EXERCISE DIRECTIONS: Beginning at the line with "O’Higgins. Pero hay", output each line to the end of the listing below exactly, please.

PROVIDED ENTRIES:
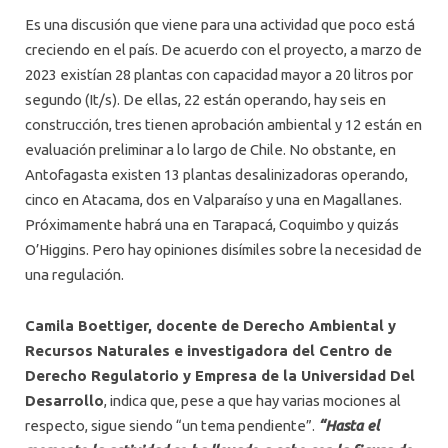
Es una discusión que viene para una actividad que poco está
creciendo en el país. De acuerdo con el proyecto, a marzo de
2023 existían 28 plantas con capacidad mayor a 20 litros por
segundo (It/s). De ellas, 22 están operando, hay seis en
construcción, tres tienen aprobación ambiental y 12 están en
evaluación preliminar a lo largo de Chile. No obstante, en
Antofagasta existen 13 plantas desalinizadoras operando,
cinco en Atacama, dos en Valparaíso y una en Magallanes.
Próximamente habrá una en Tarapacá, Coquimbo y quizás
O’Higgins. Pero hay opiniones disímiles sobre la necesidad de
una regulación.
Camila Boettiger, docente de Derecho Ambiental y
Recursos Naturales e investigadora del Centro de
Derecho Regulatorio y Empresa de la Universidad Del
Desarrollo
, indica que, pese a que hay varias mociones al
respecto, sigue siendo “un tema pendiente”.
“Hasta el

COMPLETED EXERCISE:
O’Higgins. Pero hay opiniones disímiles sobre la necesidad de
una regulación.
Camila Boettiger, docente de Derecho Ambiental y
Recursos Naturales e investigadora del Centro de
Derecho Regulatorio y Empresa de la Universidad Del
Desarrollo
, indica que, pese a que hay varias mociones al
respecto, sigue siendo “un tema pendiente”.
“Hasta el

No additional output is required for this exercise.